Bonilla also happens to be a social worker at San Antonio ISD. She told the Observer that after five months of trying to contact BASIS staff about her child’s special accommodations—under federal law, schools must create what’s known as a “504 plan” to meet the needs of students with disabilities—Bonilla learned that the plan had never been implemented and that her child would be held back a grade.

“It feels like an injustice,” she said. “I did everything I could to get in touch with BASIS staff.”

After she was excluded from decisions about her child’s accommodations, Bonilla said, BASIS’s head of schools tried to counsel her out of sending her child to the school next year.

“She said, ‘Your [child] isn’t doing well here. Why do you want him here anyway?” Bonilla said.

At a formal hearing next Tuesday, Bonilla will plead in front of an arbitrator, hired by BASIS, to move her child to the next grade and restore her rights as decision maker in her child’s education. With help from lieutenant governor candidate Leticia Van de Putte, Bonilla wrote, she also filed a complaint with the Texas Education Agency. In the letter posted at Cloaking Inequity, Bonilla summed up her frustration:

Are the events of this year tactics Basis San Antonio practices to scare away children who do not meet their academic standards? Other Basis parents who did not feel supported transferred out earlier this year, should we have moved too? My child was emotionally tormented and struggled entire school year trying to maneuver through the Basis curriculum without his 504 accommodations. … How can a “world class” publically [sic] funded, educational institution be permitted to ignore the needs of their disabled students and their parent’s constant cries for help?

BASIS Communications Director Phil Handler declined to speak specifically about Bonilla’s case, but denied that the school pushes out students with disabilities or lacks the resources to serve them. “We’re a public charter. Anyone who wants to come to our school is welcome,” Handler said.

All schools that receive public funding are required by federal law to offer services for students with special needs. But accusations that BASIS and other charter schools try to wiggle out of offering these services are hardly new.

Educating students with disabilities takes time, money and specially-trained staff—and since the state grades schools by their students’ standardized tests, critics say charters have an incentive to spend more on the students most likely to score high. Traditional public schools still have to educate the rest.

That logic might explain the findings from a 2012 Government Accountability Office report on enrollment in charter schools. The report found that disabled students represented only 8.2 per cent of students enrolled at charters across the 2009-2010 school year, compared to 11.2 percent in traditional public schools. The number suggests a systemic trend that runs deeper than BASIS.

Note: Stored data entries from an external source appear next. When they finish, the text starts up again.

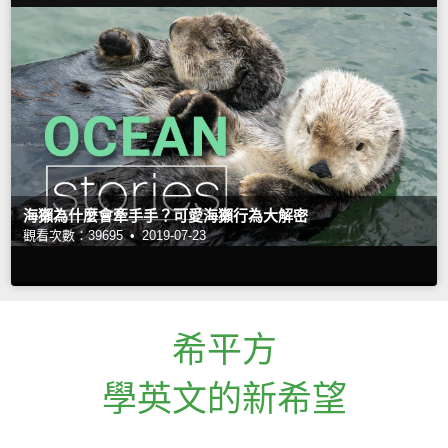
海獺為什麼會牽手手？可愛海獺行為大解密
觀看次數：39695 •
2019-07-23
希平方
學英文的新希望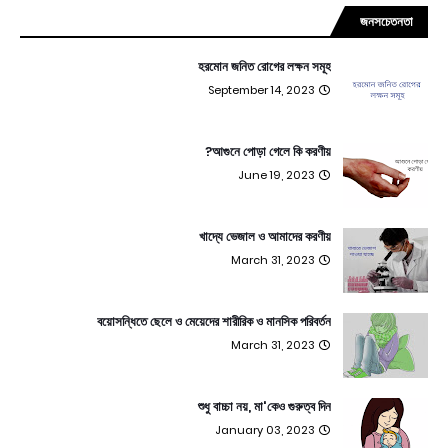
জনসচেতনতা
হরমোন জনিত রোগের লক্ষন সমূহ
September 14, 2023
আগুনে পোড়া গেলে কি করণীয়?
June 19, 2023
খাদ্যে ভেজাল ও আমাদের করণীয়
March 31, 2023
বয়োসন্ধিতে ছেলে ও মেয়েদের শারীরিক ও মানসিক পরিবর্তন
March 31, 2023
শুধু বাচ্চা নয়, মা'কেও গুরুত্ব দিন
January 03, 2023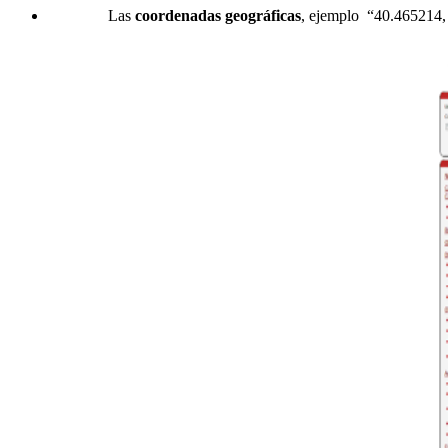
Las
coordenadas geográficas
, ejemplo “40.465214,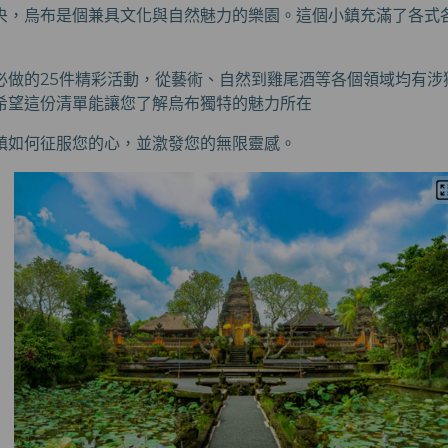
央，烏布是個兼具文化與自然魅力的樂園。這個小鎮充滿了各式
必做的25件精彩活動，從藝術、自然到雞尾酒等各個領域均有涉
希望這份清單能讓您了解烏布獨特的魅力所在
鎮如何征服您的心，並激發您的無限靈感。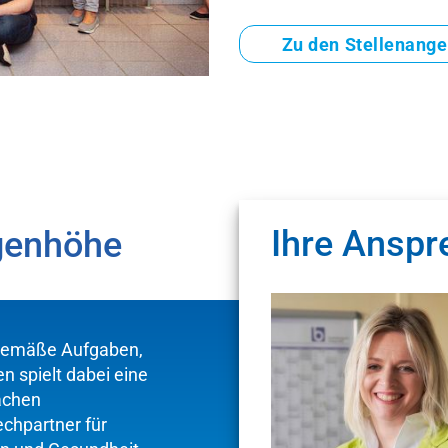
Zu den Stellenang
Ihre Anspr
genhöhe
itgemäße Aufgaben,
 spielt dabei eine
Sachen
chpartner für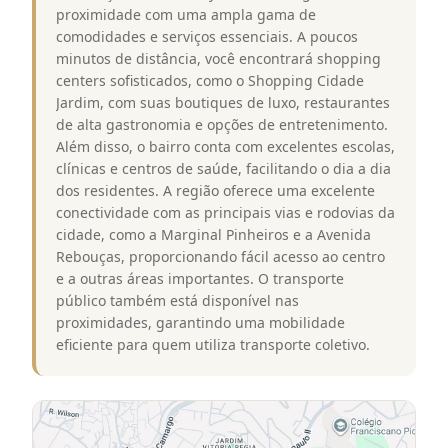
proximidade com uma ampla gama de
comodidades e serviços essenciais. A poucos
minutos de distância, você encontrará shopping
centers sofisticados, como o Shopping Cidade
Jardim, com suas boutiques de luxo, restaurantes
de alta gastronomia e opções de entretenimento.
Além disso, o bairro conta com excelentes escolas,
clínicas e centros de saúde, facilitando o dia a dia
dos residentes. A região oferece uma excelente
conectividade com as principais vias e rodovias da
cidade, como a Marginal Pinheiros e a Avenida
Rebouças, proporcionando fácil acesso ao centro
e a outras áreas importantes. O transporte
público também está disponível nas
proximidades, garantindo uma mobilidade
eficiente para quem utiliza transporte coletivo.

Last summer, the U.S. Department of Education’s Office of Civil Rights opened a federal investigation into a parent’s complaint that BASIS D.C. discriminated against students with disabilities after the school had been open for just one year. The D.C. Public Charter School Board also conducted a two-day review of the school’s special education program, which found that the school’s services were insufficient. The local board required BASIS to make improvements the following year—but only after 44 of its 443 students, half of them with disabilities, had already dropped out.

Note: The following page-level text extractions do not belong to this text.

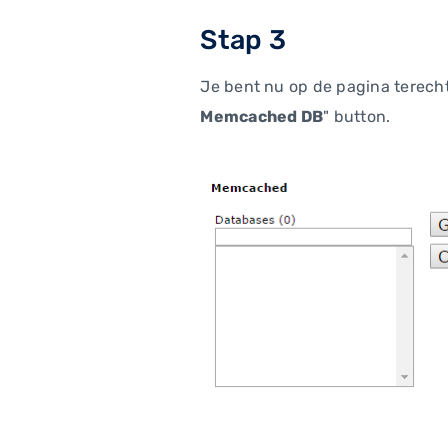
Stap 3
Je bent nu op de pagina terech
Memcached DB
" button.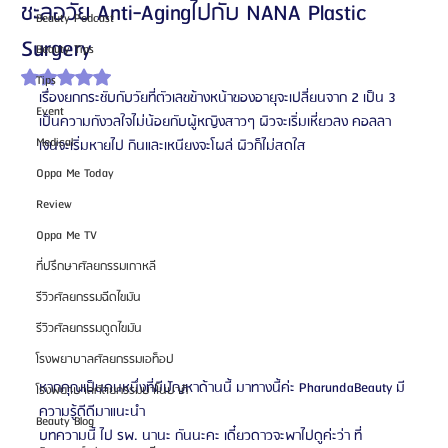
ชะลอวัย Anti-Agingไปกับ NANA Plastic
Beauty Podcast
Surgery
Beauty Tips
ได้รับ NaN เต็ม 5 ดาว
Tips
เรื่องยกกระชับกับวัยที่ตัวเลขข้างหน้าของอายุจะเปลี่ยนจาก 2 เป็น 3 
Event
เป็นความกังวลใจไม่น้อยกับผู้หญิงสาวๆ ผิวจะเริ่มเหี่ยวลง คอลลา
Medical
เจนจะเริ่มหายไป กินและเหนียงจะโผล่ ผิวก็ไม่สดใส 
Oppa Me Today
Review
Oppa Me TV
ที่ปรึกษาศัลยกรรมเกาหลี
รีวิวศัลยกรรมฉีดไขมัน
รีวิวศัลยกรรมดูดไขมัน
โรงพยาบาลศัลยกรรมเอท็อป
หากคุณเป็นคนหนึ่งที่มีปัญหาด้านนี้ มาทางนี้ค่ะ PharundaBeauty มี
โรงพยาบาลศัลยกรรมบาโนบากิ
ความรู้ดีดีมาแนะนำ
Beauty Blog
บทความนี้ ไป รพ. นานะ กันนะคะ เดี๋ยวดาวจะพาไปดูค่ะว่า ที่ 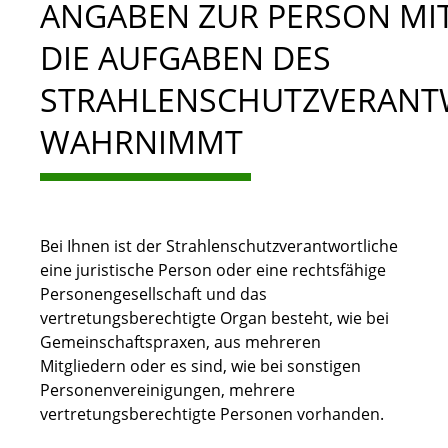
ANGABEN ZUR PERSON MITT
DIE AUFGABEN DES
STRAHLENSCHUTZVERANT
WAHRNIMMT
Bei Ihnen ist der Strahlenschutzverantwortliche
eine juristische Person oder eine rechtsfähige
Personengesellschaft und das
vertretungsberechtigte Organ besteht, wie bei
Gemeinschaftspraxen, aus mehreren
Mitgliedern oder es sind, wie bei sonstigen
Personenvereinigungen, mehrere
vertretungsberechtigte Personen vorhanden.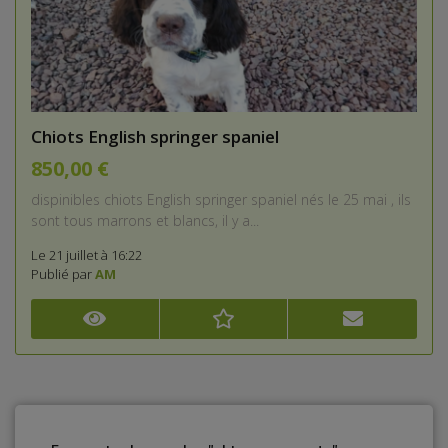
Chiots English springer spaniel
850,00 €
dispinibles chiots English springer spaniel nés le 25 mai , ils
sont tous marrons et blancs, il y a...
Le 21 juillet à 16:22
Publié par
AM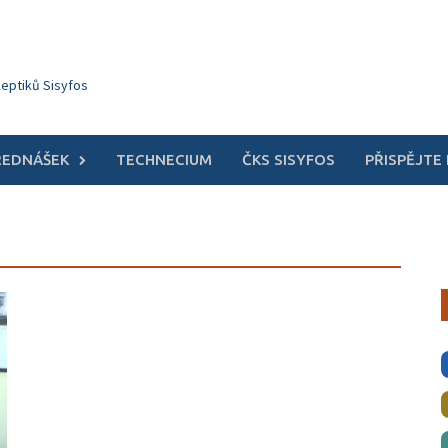
keptiků Sisyfos
ŘEDNÁŠEK
TECHNECIUM
ČKS SISYFOS
PŘISPĚJTE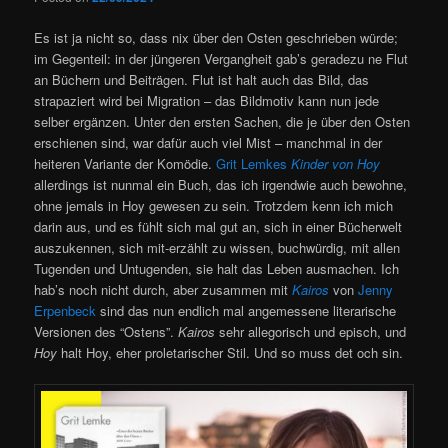
Es ist ja nicht so, dass nix über den Osten geschrieben würde;
im Gegenteil: in der jüngeren Vergangheit gab’s geradezu ne Flut
an Büchern und Beiträgen. Flut ist halt auch das Bild, das
strapaziert wird bei Migration – das Bildmotiv kann nun jede
selber ergänzen. Unter den ersten Sachen, die je über den Osten
erschienen sind, war dafür auch viel Mist – manchmal in der
heiteren Variante der Komödie.
Grit Lemkes
Kinder von Hoy
allerdings ist nunmal ein Buch, das ich irgendwie auch bewohne,
ohne jemals in Hoy gewesen zu sein. Trotzdem kenn ich mich
darin aus, und es fühlt sich mal gut an, sich in einer Bücherwelt
auszukennen, sich mit-erzählt zu wissen, buchwürdig, mit allen
Tugenden und Untugenden, sie halt das Leben ausmachen. Ich
hab’s noch nicht durch, aber zusammen mit
Kairos
von
Jenny
Erpenbeck
sind das nun endlich mal angemessene literarische
Versionen des “Ostens”.
Kairos
sehr allegorisch und episch, und
Hoy
halt Hoy, eher proletarischer Stil. Und so muss det och sin.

Amy Silverman, a parent of a child with Down syndrome, called this trend a new kind of segregation in a Phoenix New Times story earlier this year. Silverman described her desperate search to find a charter middle school for her daughter in Arizona, a state with over 500 charter schools. In a number of conversations with special education teachers at charter schools, Silverman says she was told she’d be better off enrolling her daughter in a traditional school. Silverman claims in the article that even Great Hearts Academies founder Jay Heiler, who she describes as the “godfather of the school choice movement,” dissuaded her from trying to enroll her daughter at a charter. (Great Hearts, like BASIS, is another ambitious charter chain expanding into Texas.) By refusing to address their own lack of special education resources and pushing away students with special needs, Silverman argues, charters are becoming increasingly exclusive.

Heather Cole, a graduate student in special education at the University of Texas and a former education advocate at Disability Rights Texas, said charters make less of an effort to tailor their programs to special education students than traditional schools. Cole told the Observer that funding for special education is an issue both in public schools and charters, but that charter school teachers frequently lack the instructional training to accommodate students with special education needs.

“It’s almost a given that [students with special needs] might be excluded,” Cole said. The danger, she suggests, is that parents seeking schools for their children will eventually get the idea that charters just aren’t an option, without any school ever telling them directly.

Denise Pierce, an attorney at the Texas Charter Schools Association said that all charters should strive to provide the same quality of special education as traditional schools. “Charter schools, just like districts, are required to provide a free and appropriate education to students with special needs,” she said. “Charter schools and school districts alike are always challenged to bring to the appropriate needs to every child, because every child is an individual.”

Pierce said that charters with tight finances could try sharing special education teachers with other schools. But pushing students with disabilities out of school is never the answer.

Still, a case like Bonilla’s—where even a social worker familiar with the education system finds her child cut off from those services—suggests charter schools still have a long way to go.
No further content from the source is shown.